#### YOUR ASSIGNMENT
Locate every line below that contains the word "Address" and copy it.

#### DATA SUPPLIED
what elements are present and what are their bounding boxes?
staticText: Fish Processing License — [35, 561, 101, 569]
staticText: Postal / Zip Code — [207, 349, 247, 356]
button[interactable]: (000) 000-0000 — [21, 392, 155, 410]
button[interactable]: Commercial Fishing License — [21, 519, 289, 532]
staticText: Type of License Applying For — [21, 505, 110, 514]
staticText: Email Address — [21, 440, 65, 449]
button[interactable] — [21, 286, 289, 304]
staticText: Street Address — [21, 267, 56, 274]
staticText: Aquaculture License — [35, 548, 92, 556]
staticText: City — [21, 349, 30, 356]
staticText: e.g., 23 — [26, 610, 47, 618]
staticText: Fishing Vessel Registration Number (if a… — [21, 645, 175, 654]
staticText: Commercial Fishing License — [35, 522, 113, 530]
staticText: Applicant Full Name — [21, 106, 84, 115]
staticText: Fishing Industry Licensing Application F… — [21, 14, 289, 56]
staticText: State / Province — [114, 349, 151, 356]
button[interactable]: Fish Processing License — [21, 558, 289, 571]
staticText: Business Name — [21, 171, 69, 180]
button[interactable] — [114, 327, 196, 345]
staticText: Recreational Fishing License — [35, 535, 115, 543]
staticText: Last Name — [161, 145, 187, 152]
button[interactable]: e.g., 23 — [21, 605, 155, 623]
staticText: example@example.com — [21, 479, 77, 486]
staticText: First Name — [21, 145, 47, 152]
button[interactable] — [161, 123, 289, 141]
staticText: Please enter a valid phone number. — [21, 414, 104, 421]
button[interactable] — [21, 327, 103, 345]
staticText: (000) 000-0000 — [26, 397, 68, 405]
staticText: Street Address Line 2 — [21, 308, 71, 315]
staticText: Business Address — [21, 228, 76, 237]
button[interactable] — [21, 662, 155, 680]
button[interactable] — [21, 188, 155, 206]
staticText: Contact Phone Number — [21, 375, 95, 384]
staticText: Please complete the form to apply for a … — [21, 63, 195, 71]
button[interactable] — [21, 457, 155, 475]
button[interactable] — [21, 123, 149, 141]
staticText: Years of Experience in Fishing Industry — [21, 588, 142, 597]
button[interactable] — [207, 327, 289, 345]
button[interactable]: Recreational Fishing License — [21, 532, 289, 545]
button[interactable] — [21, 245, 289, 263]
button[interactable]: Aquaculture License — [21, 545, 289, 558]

#### TASK SOLUTION
staticText: Email Address — [21, 440, 65, 449]
staticText: Street Address — [21, 267, 56, 274]
staticText: Street Address Line 2 — [21, 308, 71, 315]
staticText: Business Address — [21, 228, 76, 237]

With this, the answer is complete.